但他强迫自己咽了下去!一股冰冷的、带着泥腥味的硬块滑入食道,沉入那早己空空如也的胃袋。
没有带来丝毫暖意,只有更深的冰冷和一种被彻底玷污的屈辱感。
他趴在地上,剧烈地干呕起来,却什么也吐不出来。只有眼泪和鼻涕不受控制地流下,混合着脸上的污物,一片狼藉。
就在这时,旁边传来老乞丐极其微弱、如同呓语般的声音:“没用的……孩子……活着……就是罪……”
秦墨的身体猛地一震。
他缓缓转过头,看向角落里那个奄奄一息的老乞丐。
老人的眼神涣散,望着破庙那漏风的屋顶,仿佛在凝视着某种无法逃脱的命运。
活着,就是罪?
秦墨的眼中,最后一点微弱的光彻底熄灭了。只剩下无边无际的、死寂的黑暗和冰冷。
比这破庙的夜更黑,比这地上的雪更冷。
他不再干呕,不再流泪。他沉默地、艰难地挪回自己那个阴暗的角落,像一具被抽走了灵魂的躯壳。

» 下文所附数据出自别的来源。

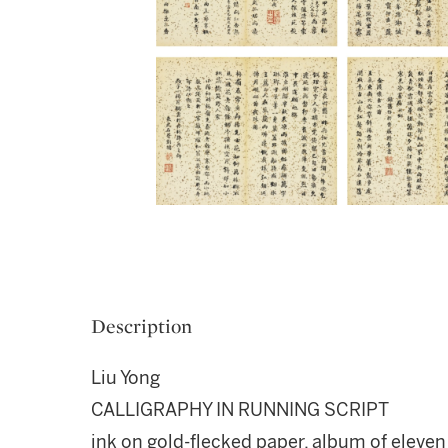
Description
Liu Yong
CALLIGRAPHY IN RUNNING SCRIPT
ink on gold-flecked paper, album of eleven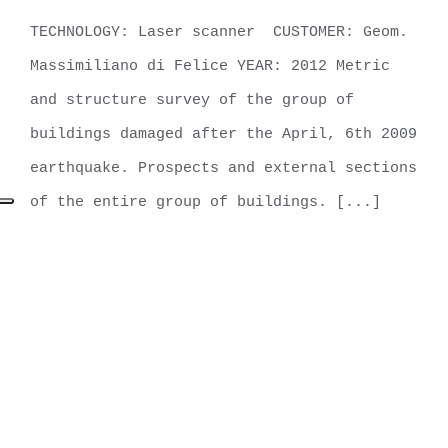
Ieri (AQ)
TECHNOLOGY: Laser scanner CUSTOMER: Geom.
Massimiliano di Felice YEAR: 2012 Metric
and structure survey of the group of
buildings damaged after the April, 6th 2009
earthquake. Prospects and external sections
of the entire group of buildings. [...]
LEARN MORE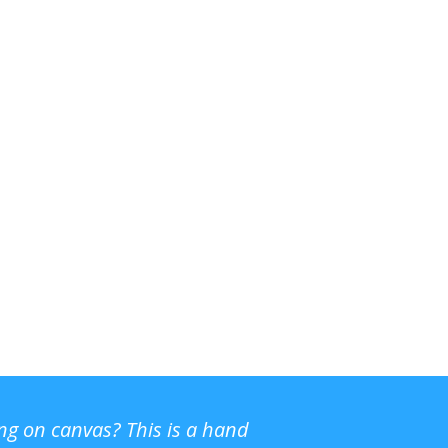
ing on canvas? This is a hand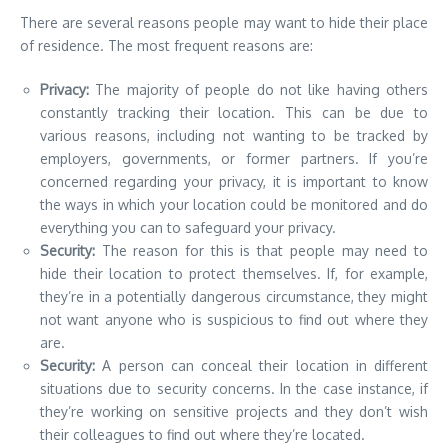
There are several reasons people may want to hide their place
of residence. The most frequent reasons are:
Privacy:
The majority of people do not like having others
constantly tracking their location. This can be due to
various reasons, including not wanting to be tracked by
employers, governments, or former partners. If you’re
concerned regarding your privacy, it is important to know
the ways in which your location could be monitored and do
everything you can to safeguard your privacy.
Security:
The reason for this is that people may need to
hide their location to protect themselves. If, for example,
they’re in a potentially dangerous circumstance, they might
not want anyone who is suspicious to find out where they
are.
Security:
A person can conceal their location in different
situations due to security concerns. In the case instance, if
they’re working on sensitive projects and they don’t wish
their colleagues to find out where they’re located.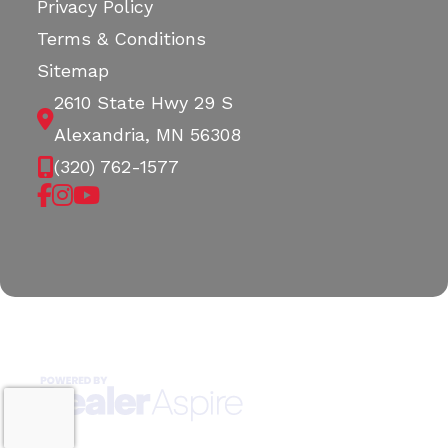
Privacy Policy
Terms & Conditions
Sitemap
2610 State Hwy 29 S
Alexandria, MN 56308
(320) 762-1577
Copyright © 2026. All Rights Reserved |
|
|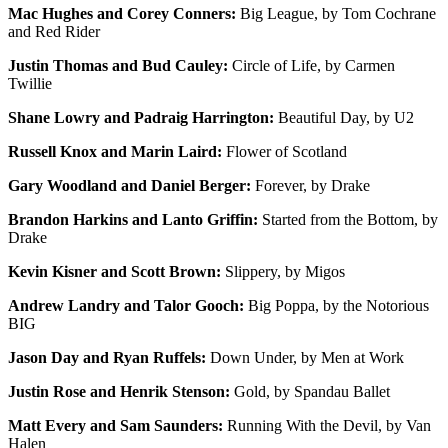
Mac Hughes and Corey Conners:
Big League, by Tom Cochrane
and Red Rider
Justin Thomas and Bud Cauley:
Circle of Life, by Carmen
Twillie
Shane Lowry and Padraig Harrington:
Beautiful Day, by U2
Russell Knox and Marin Laird:
Flower of Scotland
Gary Woodland and Daniel Berger:
Forever, by Drake
Brandon Harkins and Lanto Griffin:
Started from the Bottom, by
Drake
Kevin Kisner and Scott Brown:
Slippery, by Migos
Andrew Landry and Talor Gooch:
Big Poppa, by the Notorious
BIG
Jason Day and Ryan Ruffels:
Down Under, by Men at Work
Justin Rose and Henrik Stenson:
Gold, by Spandau Ballet
Matt Every and Sam Saunders:
Running With the Devil, by Van
Halen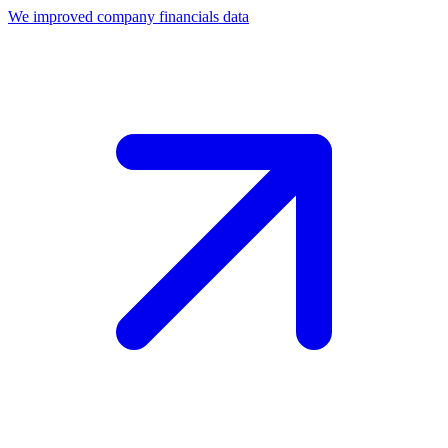
We improved company financials data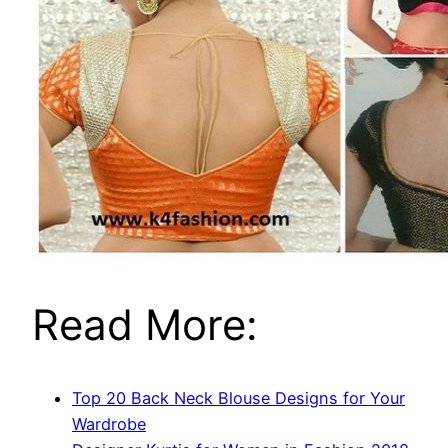
Read More:
Top 20 Back Neck Blouse Designs for Your
Wardrobe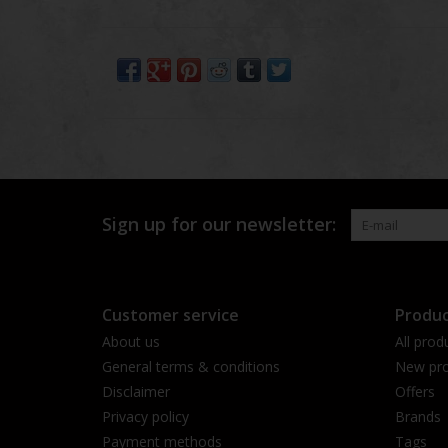
Sign up for our newsletter:
Customer service
Produc
About us
All prod
General terms & conditions
New pro
Disclaimer
Offers
Privacy policy
Brands
Payment methods
Tags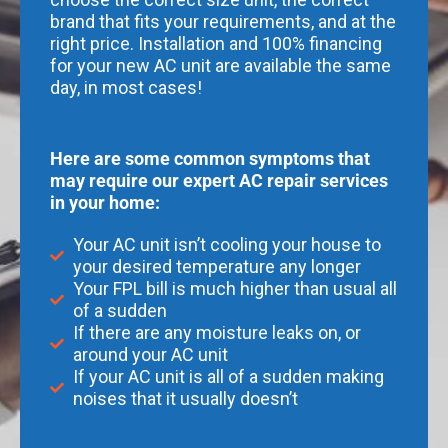
brand that fits your requirements, and at the
right price. Installation and 100% financing
for your new AC unit are available the same
day, in most cases!
Here are some common symptoms that
may require our expert AC repair services
in your home:
Your AC unit isn’t cooling your house to
your desired temperature any longer
Your FPL bill is much higher than usual all
of a sudden
If there are any moisture leaks on, or
around your AC unit
If your AC unit is all of a sudden making
noises that it usually doesn’t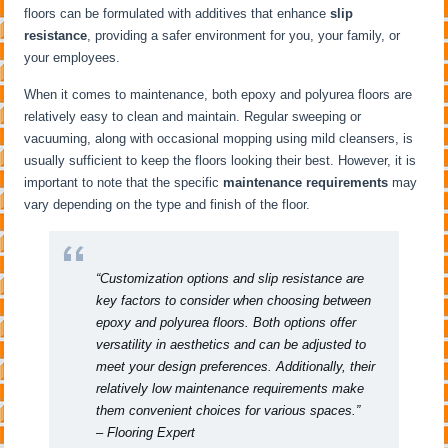
floors can be formulated with additives that enhance
slip
resistance
, providing a safer environment for you, your family, or
your employees.
When it comes to maintenance, both epoxy and polyurea floors are
relatively easy to clean and maintain. Regular sweeping or
vacuuming, along with occasional mopping using mild cleansers, is
usually sufficient to keep the floors looking their best. However, it is
important to note that the specific
maintenance requirements
may
vary depending on the type and finish of the floor.
“Customization options and slip resistance are
key factors to consider when choosing between
epoxy and polyurea floors. Both options offer
versatility in aesthetics and can be adjusted to
meet your design preferences. Additionally, their
relatively low maintenance requirements make
them convenient choices for various spaces.”
– Flooring Expert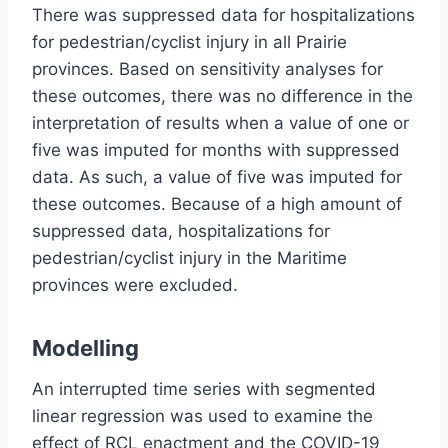
There was suppressed data for hospitalizations
for pedestrian/cyclist injury in all Prairie
provinces. Based on sensitivity analyses for
these outcomes, there was no difference in the
interpretation of results when a value of one or
five was imputed for months with suppressed
data. As such, a value of five was imputed for
these outcomes. Because of a high amount of
suppressed data, hospitalizations for
pedestrian/cyclist injury in the Maritime
provinces were excluded.
Modelling
An interrupted time series with segmented
linear regression was used to examine the
effect of RCL enactment and the COVID-19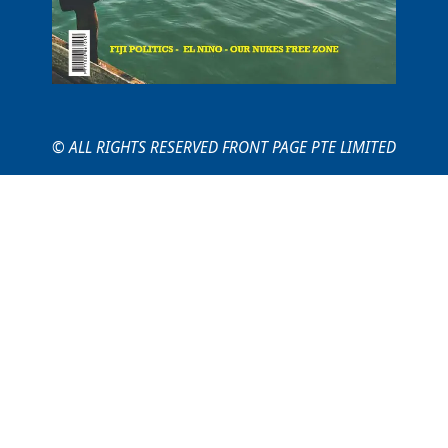
© ALL RIGHTS RESERVED FRONT PAGE PTE LIMITED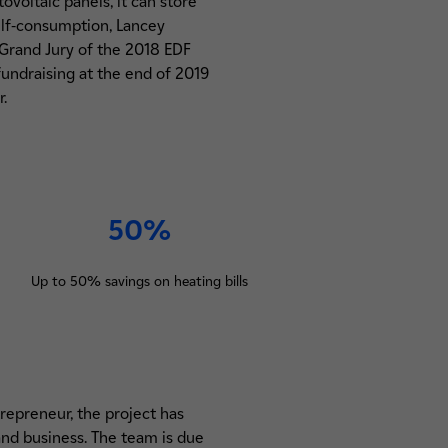
voltaic panels, it can store
elf-consumption, Lancey
e Grand Jury of the 2018 EDF
undraising at the end of 2019
.
50%
Up to 50% savings on heating bills
trepreneur, the project has
 and business. The team is due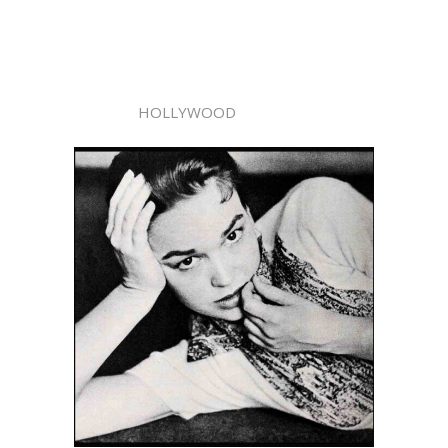
HOLLYWOOD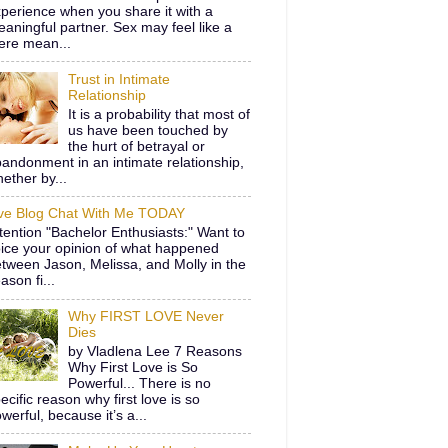
perience when you share it with a
aningful partner. Sex may feel like a
ere mean...
Trust in Intimate
Relationship
It is a probability that most of
us have been touched by
the hurt of betrayal or
andonment in an intimate relationship,
ether by...
ive Blog Chat With Me TODAY
tention "Bachelor Enthusiasts:" Want to
ice your opinion of what happened
tween Jason, Melissa, and Molly in the
ason fi...
Why FIRST LOVE Never
Dies
by Vladlena Lee 7 Reasons
Why First Love is So
Powerful... There is no
ecific reason why first love is so
werful, because it’s a...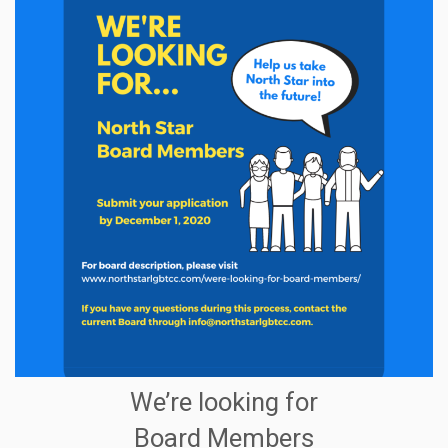
We’re looking for
Board Members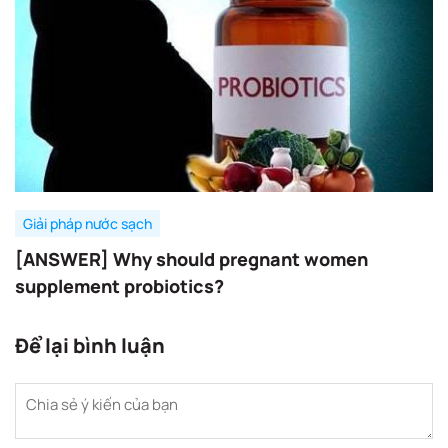
Giải pháp nước sạch
[ANSWER] Why should pregnant women
supplement probiotics?
Để lại bình luận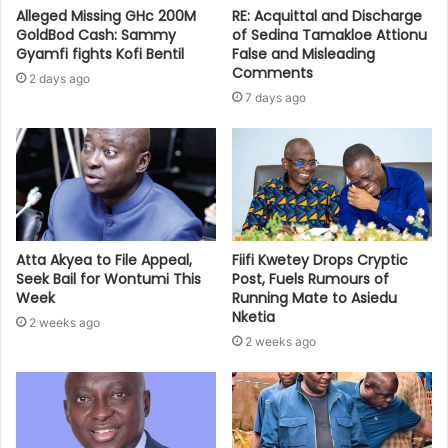
Alleged Missing GHc 200M
RE: Acquittal and Discharge
GoldBod Cash: Sammy
of Sedina Tamakloe Attionu
Gyamfi fights Kofi Bentil
False and Misleading
Comments
2 days ago
7 days ago
Atta Akyea to File Appeal,
Fiifi Kwetey Drops Cryptic
Seek Bail for Wontumi This
Post, Fuels Rumours of
Week
Running Mate to Asiedu
Nketia
2 weeks ago
2 weeks ago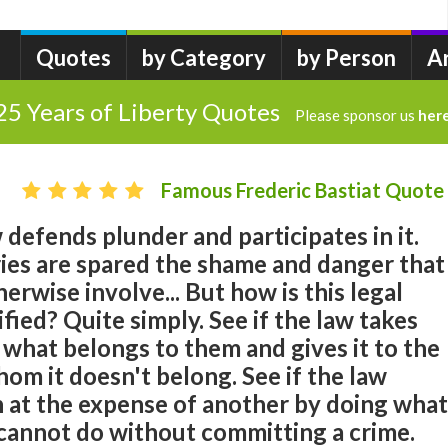
Quotes
by Category
by Person
A
25 Years of Liberty Quotes
Please sponsor us
her
Famous Frederic Bastiat Quote
defends plunder and participates in it.
ries are spared the shame and danger that
erwise involve... But how is this legal
fied? Quite simply. See if the law takes
what belongs to them and gives it to the
om it doesn't belong. See if the law
n at the expense of another by doing what
 cannot do without committing a crime.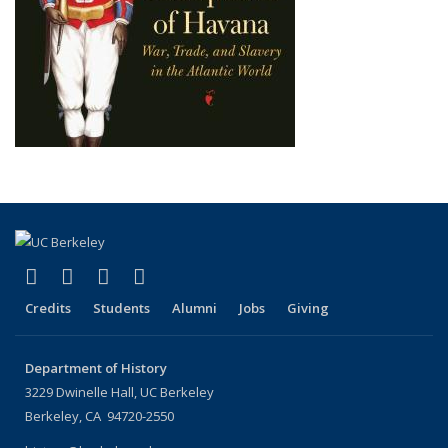
(link is external)
(link is external)
(link is external)
(link is external)
Facebook
X (formerly Twitter)
LinkedIn
Instagram
Credits
Students
Alumni
Jobs
Giving
Department of History
3229 Dwinelle Hall, UC Berkeley
Berkeley, CA 94720-2550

他掏出怀里那卷冰冷的《劫孤剑录》,紧紧攥在手里,兽皮的边缘硌得掌心生疼。
劫煞引锋?孤辰砺锷?万死求一线?
多么可笑!多么讽刺!
他连一块干净的饼都护不住!连活下去都是一种罪孽!还谈什么戮尽证道?
一股前所未有的、冰冷到极致的暴戾和毁灭欲,如同沉睡的火山岩浆,在他冻结的心湖深处,缓缓涌动起来。
不是为了希望,不是为了力量,仅仅是因为……这活着本身,就是无法忍受的酷刑!
如果这残卷能带来毁灭,无论是毁灭别人,还是毁灭自己……似乎都是一种解脱?
他闭上眼睛,不再试图控制,不再试图理解那残卷上的文字和图形。
他只是将身体里积压的所有痛苦——饥饿的绞痛、寒冷的刺骨、伤口的撕裂、内腑的针扎、被践踏的屈辱、被剥夺的绝望、还有那老乞丐“活着就是罪”的诅咒——所有的一切!化作一股冰冷、粘稠、充满暴戾的意念!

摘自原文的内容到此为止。